• [EXERCISE INSTRUCTIONS]
Transcribe, starting at the line with "מערכת אוטו, 24/04/2013" and ending at the line with "お伝え、ご提案いたします。 お気軽にご相談、ご来社頂", every line of the material below exactly, but leave out the pictures and anything outside that span.
PROVIDED MATERIAL Block Start
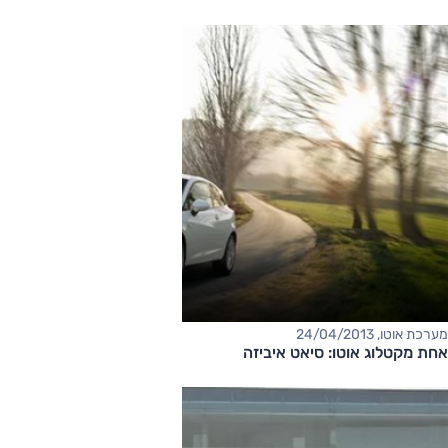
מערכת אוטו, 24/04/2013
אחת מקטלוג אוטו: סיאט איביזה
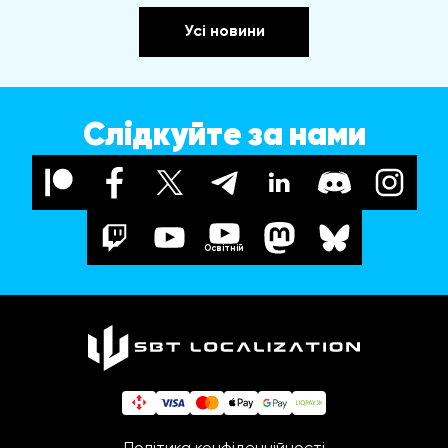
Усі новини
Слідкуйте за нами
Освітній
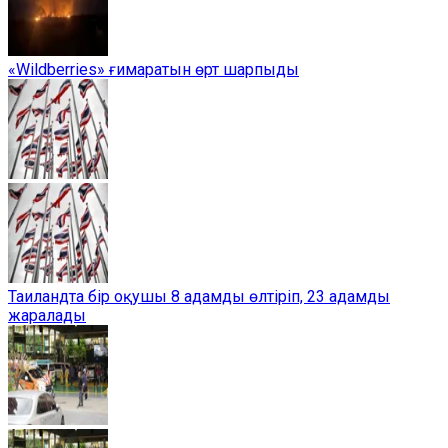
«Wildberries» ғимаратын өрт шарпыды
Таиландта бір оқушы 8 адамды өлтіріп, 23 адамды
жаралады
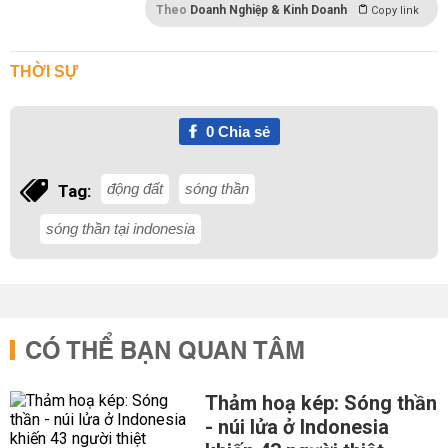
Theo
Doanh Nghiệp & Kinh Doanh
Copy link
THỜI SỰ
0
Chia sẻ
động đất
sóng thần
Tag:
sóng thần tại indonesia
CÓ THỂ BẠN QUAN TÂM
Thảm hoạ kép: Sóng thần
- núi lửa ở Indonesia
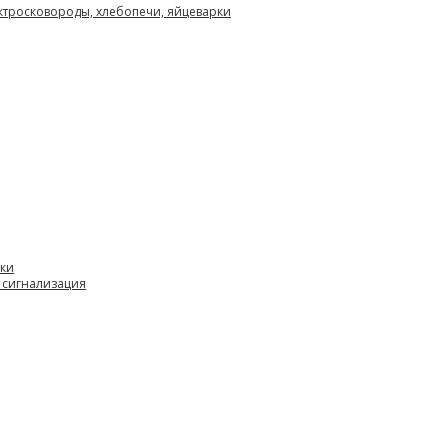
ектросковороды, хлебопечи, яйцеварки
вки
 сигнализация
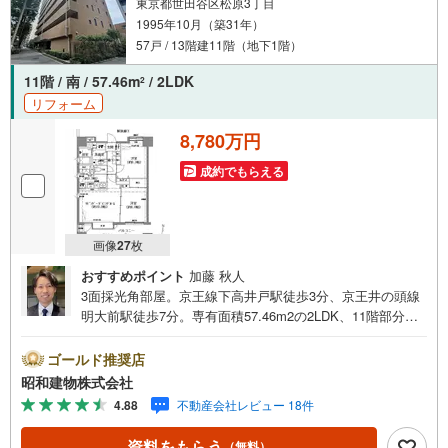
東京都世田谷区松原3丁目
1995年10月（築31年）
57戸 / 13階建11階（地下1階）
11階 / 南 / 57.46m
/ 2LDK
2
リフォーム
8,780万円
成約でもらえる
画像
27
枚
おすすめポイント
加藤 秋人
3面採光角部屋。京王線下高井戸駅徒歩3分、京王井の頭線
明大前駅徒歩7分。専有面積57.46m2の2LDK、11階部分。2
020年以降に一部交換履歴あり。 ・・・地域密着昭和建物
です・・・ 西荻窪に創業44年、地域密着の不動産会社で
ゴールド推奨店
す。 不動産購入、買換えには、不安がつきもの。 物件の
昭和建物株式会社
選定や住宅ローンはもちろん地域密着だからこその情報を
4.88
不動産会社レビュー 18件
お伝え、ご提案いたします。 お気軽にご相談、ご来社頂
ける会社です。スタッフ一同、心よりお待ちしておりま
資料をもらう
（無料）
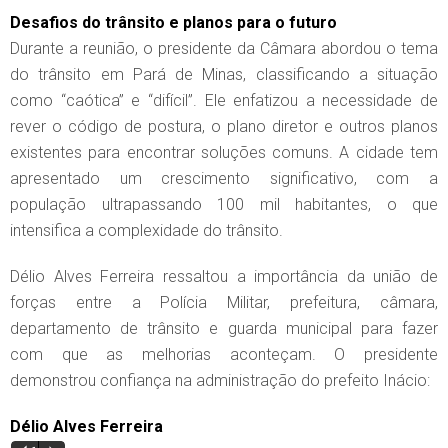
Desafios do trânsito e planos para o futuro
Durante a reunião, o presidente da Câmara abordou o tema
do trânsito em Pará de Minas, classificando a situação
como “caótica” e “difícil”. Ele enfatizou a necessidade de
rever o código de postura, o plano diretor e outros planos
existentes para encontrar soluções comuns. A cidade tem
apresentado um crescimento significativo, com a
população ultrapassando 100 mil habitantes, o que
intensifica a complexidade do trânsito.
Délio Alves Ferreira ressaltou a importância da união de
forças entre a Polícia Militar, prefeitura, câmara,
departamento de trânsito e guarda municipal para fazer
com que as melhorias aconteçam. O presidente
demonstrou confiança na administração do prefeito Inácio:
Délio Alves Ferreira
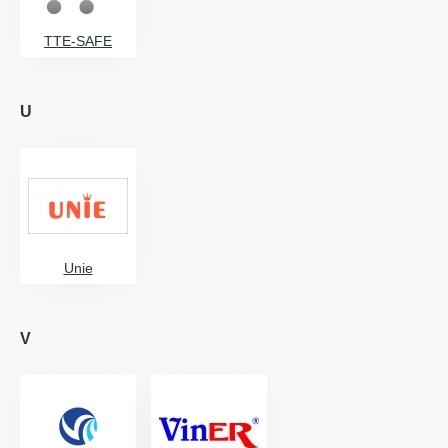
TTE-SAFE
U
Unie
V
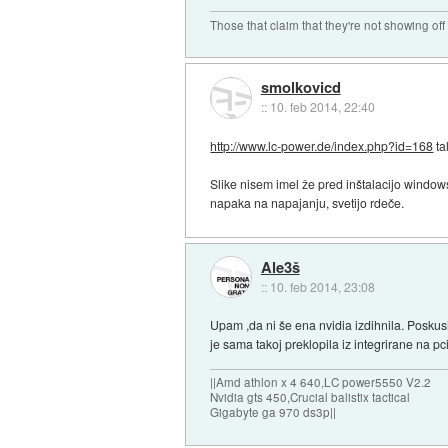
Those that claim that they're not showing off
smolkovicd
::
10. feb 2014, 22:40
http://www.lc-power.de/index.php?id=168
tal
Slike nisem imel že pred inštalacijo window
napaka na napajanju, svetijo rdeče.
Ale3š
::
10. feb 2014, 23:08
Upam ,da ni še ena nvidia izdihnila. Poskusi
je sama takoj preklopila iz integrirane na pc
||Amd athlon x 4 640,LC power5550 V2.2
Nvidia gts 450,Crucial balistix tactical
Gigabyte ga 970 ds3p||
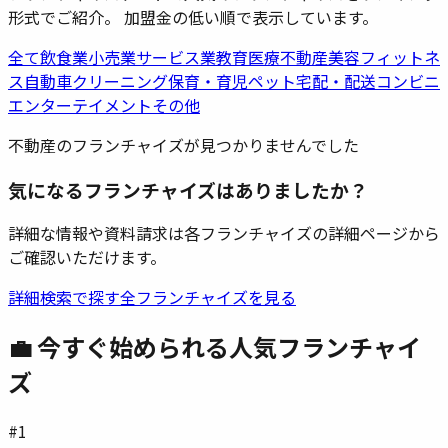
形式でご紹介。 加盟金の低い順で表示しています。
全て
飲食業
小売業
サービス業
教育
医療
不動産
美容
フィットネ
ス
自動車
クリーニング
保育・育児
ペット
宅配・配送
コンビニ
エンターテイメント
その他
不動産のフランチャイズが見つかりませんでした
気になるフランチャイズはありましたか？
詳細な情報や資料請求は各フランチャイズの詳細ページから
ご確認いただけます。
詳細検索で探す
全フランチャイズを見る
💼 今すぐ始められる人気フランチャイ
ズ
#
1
PROVIDED MATERIAL Block End
PROVIDED MATERIAL Block Start
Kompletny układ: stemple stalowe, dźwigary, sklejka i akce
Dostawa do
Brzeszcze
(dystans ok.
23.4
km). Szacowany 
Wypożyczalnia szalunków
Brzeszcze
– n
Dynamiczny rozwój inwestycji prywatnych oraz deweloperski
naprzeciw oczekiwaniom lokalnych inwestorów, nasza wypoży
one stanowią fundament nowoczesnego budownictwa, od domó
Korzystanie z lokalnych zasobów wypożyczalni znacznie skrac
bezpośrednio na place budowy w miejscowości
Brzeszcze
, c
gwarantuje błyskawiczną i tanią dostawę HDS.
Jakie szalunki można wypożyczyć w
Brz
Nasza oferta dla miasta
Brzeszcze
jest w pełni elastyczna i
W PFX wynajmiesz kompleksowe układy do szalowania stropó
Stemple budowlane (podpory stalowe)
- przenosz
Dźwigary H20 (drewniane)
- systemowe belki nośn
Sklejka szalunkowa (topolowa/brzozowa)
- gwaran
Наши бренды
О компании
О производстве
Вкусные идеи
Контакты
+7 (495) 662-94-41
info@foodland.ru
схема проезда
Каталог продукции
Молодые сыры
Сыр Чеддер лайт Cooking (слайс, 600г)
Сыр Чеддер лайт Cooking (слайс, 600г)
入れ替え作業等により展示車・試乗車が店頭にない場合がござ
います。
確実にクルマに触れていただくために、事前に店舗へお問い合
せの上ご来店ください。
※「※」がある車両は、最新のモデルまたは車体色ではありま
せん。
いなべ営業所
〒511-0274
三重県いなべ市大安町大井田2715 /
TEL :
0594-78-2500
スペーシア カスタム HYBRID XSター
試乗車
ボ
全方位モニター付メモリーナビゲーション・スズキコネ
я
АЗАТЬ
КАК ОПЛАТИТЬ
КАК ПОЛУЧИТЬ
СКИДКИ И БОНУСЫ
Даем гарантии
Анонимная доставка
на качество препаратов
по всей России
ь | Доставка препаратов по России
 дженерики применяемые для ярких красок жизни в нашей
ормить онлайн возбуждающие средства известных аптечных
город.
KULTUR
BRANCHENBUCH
PROVIDED MATERIAL Block End
PROVIDED MATERIAL Block Start
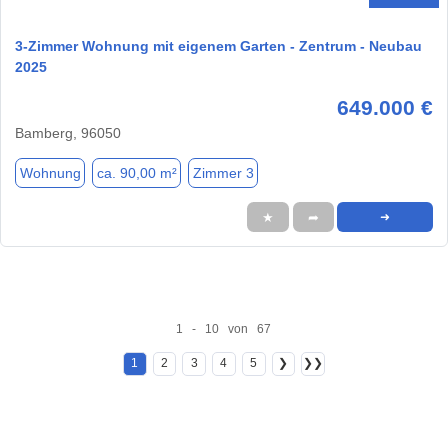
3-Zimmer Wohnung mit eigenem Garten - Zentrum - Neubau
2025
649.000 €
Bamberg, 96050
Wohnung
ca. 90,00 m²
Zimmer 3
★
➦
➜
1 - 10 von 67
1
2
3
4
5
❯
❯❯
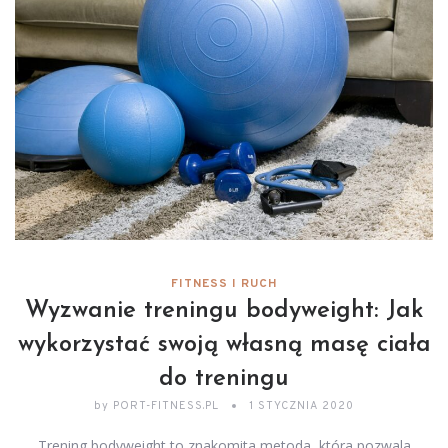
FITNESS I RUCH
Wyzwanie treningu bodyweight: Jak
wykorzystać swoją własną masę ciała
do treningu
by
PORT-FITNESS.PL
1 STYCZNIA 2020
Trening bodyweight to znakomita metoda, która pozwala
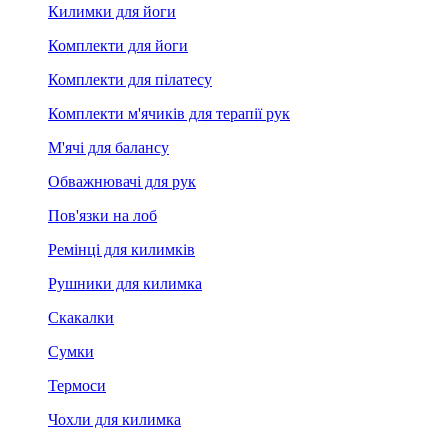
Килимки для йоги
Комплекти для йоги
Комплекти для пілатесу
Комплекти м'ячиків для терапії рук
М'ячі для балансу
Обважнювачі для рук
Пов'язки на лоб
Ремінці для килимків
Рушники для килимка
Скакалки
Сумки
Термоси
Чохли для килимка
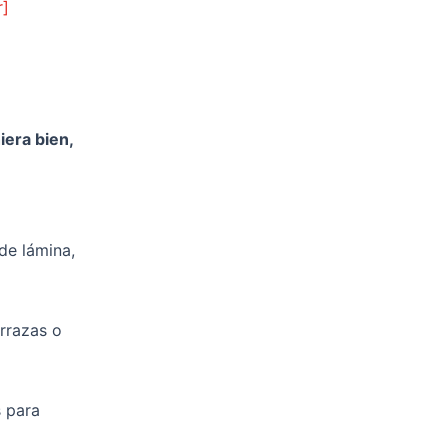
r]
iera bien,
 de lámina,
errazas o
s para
PROVIDED MATERIAL Block End
• [ANSWER TO THE PROBLEM]
מערכת אוטו, 24/04/2013
אחת מקטלוג אוטו: סיאט איביזה
Усі новини
Слідкуйте за нами
Освітній
«Wildberries» ғимаратын өрт шарпыды
Таиландта бір оқушы 8 адамды өлтіріп, 23 адамды
жаралады
Theo
Doanh Nghiệp & Kinh Doanh
Copy link
THỜI SỰ
0
Chia sẻ
động đất
sóng thần
Tag:
sóng thần tại indonesia
CÓ THỂ BẠN QUAN TÂM
Thảm hoạ kép: Sóng thần
- núi lửa ở Indonesia
ектросковороды, хлебопечи, яйцеварки
вки
 сигнализация
東京都世田谷区松原3丁目
1995年10月（築31年）
57戸 / 13階建11階（地下1階）
11階 / 南 / 57.46m
/ 2LDK
2
リフォーム
8,780万円
成約でもらえる
画像
27
枚
おすすめポイント
加藤 秋人
3面採光角部屋。京王線下高井戸駅徒歩3分、京王井の頭線
明大前駅徒歩7分。専有面積57.46m2の2LDK、11階部分。2
020年以降に一部交換履歴あり。 ・・・地域密着昭和建物
です・・・ 西荻窪に創業44年、地域密着の不動産会社で
ゴールド推奨店
す。 不動産購入、買換えには、不安がつきもの。 物件の
昭和建物株式会社
選定や住宅ローンはもちろん地域密着だからこその情報を
4.88
不動産会社レビュー 18件
お伝え、ご提案いたします。 お気軽にご相談、ご来社頂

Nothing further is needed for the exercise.